> WHAT THIS TASK INVOLVES
Copy the data from the line that contains "бензин, передний привод" to its last line, exactly, including both of those lines and leaving out everything before.

> DATA SECTION
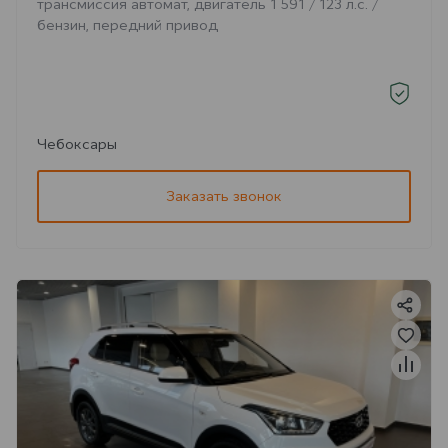
трансмиссия автомат, двигатель 1 591 / 123 л.с. /
бензин, передний привод
Чебоксары
Заказать звонок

> ANSWER TO THE PROBLEM
бензин, передний привод
Чебоксары
Заказать звонок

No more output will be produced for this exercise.